Omar Bongo, le bon président du Gabon et fidèle ami de Bakchich tant il permet d’écrire de jolis articles, se révèle être un bon gars. Un homme simple en tout cas, qui ne goûte guère que l’on touche à son petit chez soi. Un « home sweet home » un peu particulier dans le cas du doyen des chefs d’Etat africain puisque Papa Bongo possède une flopée de jolis baraques à Paris. Autant de perles de l’immobilier haussmanien que titillent depuis des années, de bien vilaines associations. Notamment Sherpa, de l’inusable et inaltérable William Bourdon (redoutable avocat de Bakchich) et plus récemment de Transparency international France.
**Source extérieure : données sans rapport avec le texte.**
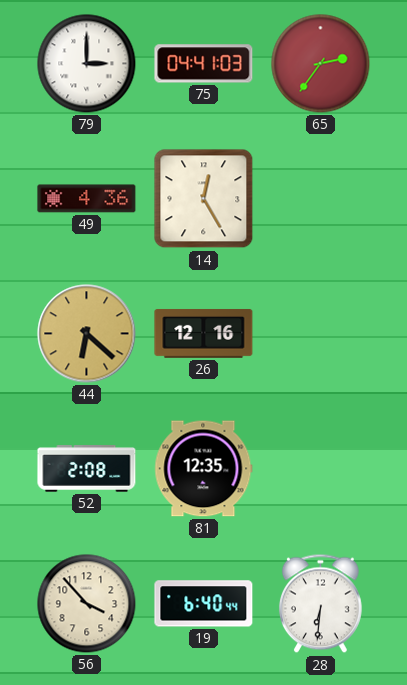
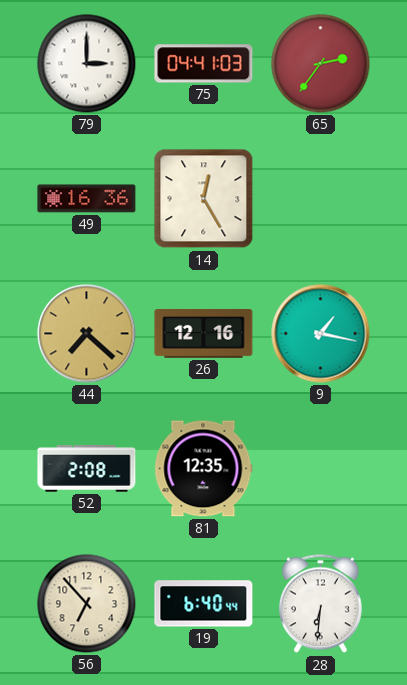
49: 4:36 -> 16:36
44: 6:22 -> 7:22
9: none -> 1:17
56: 3:53 -> 6:53
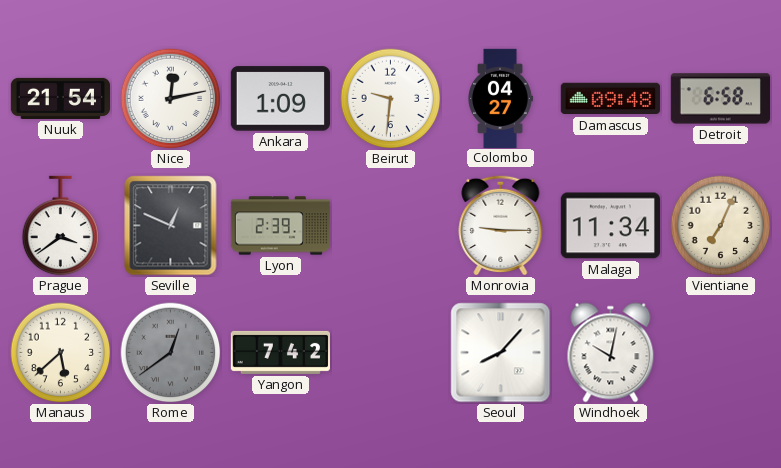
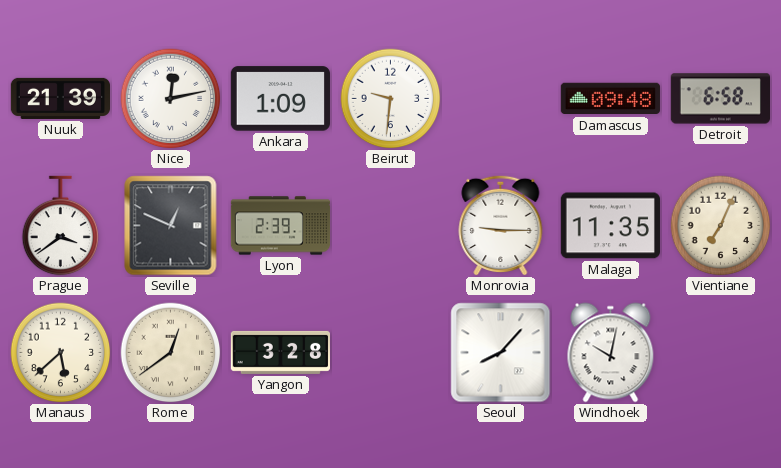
Nuuk: 21:54 -> 21:39
Colombo: 04:27 -> none
Malaga: 11:34 -> 11:35
Rome dial: grey -> cream
Yangon: 7:42 -> 3:28
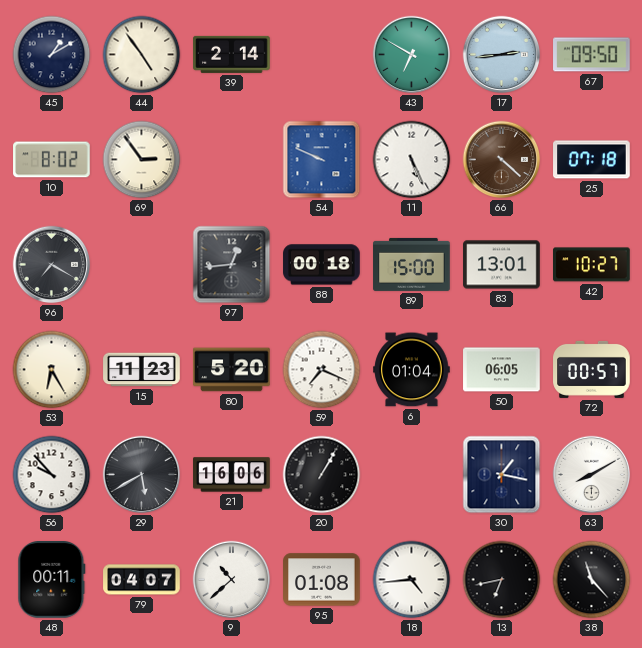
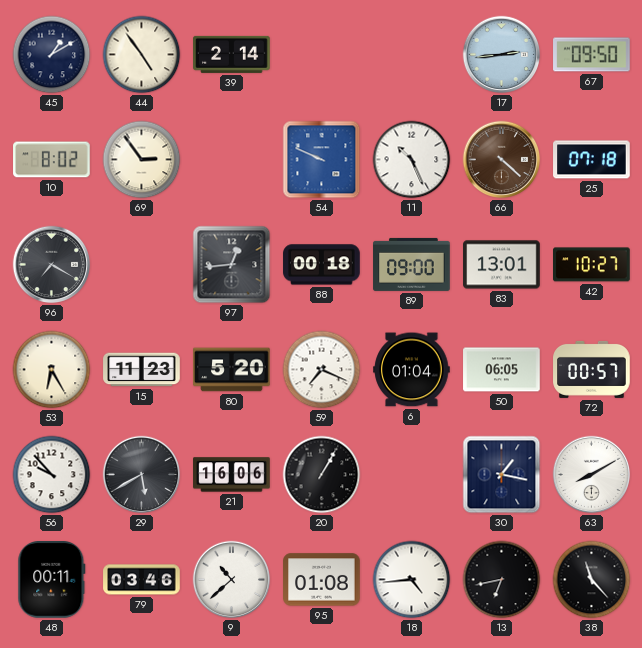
43: 6:50 -> none
11: 5:26 -> 10:26
89: 15:00 -> 09:00
79: 04:07 -> 03:46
Après une première plainte et une enquête préliminaire pour détournement de fonds publics qui n’avait pas débouché (mais qui avait donné lieu à de jolies révélations), Omar Bongo a vu débouler une plainte avec constitution de partie civile contre son auguste personne pour recel de détournements de fonds publics, le 2 décembre dernier.

Et le malheureux qui se fait déjà beaucoup de mouron pour sa succession de s’emballer dans une colère noire. Comme à l’accoutumée, une nuée de petits et grands intermédiaires ont frappé à sa porte pour le rassurer. « Papa, je vais régler le problème j’ai juste besoin de XXXX euros ».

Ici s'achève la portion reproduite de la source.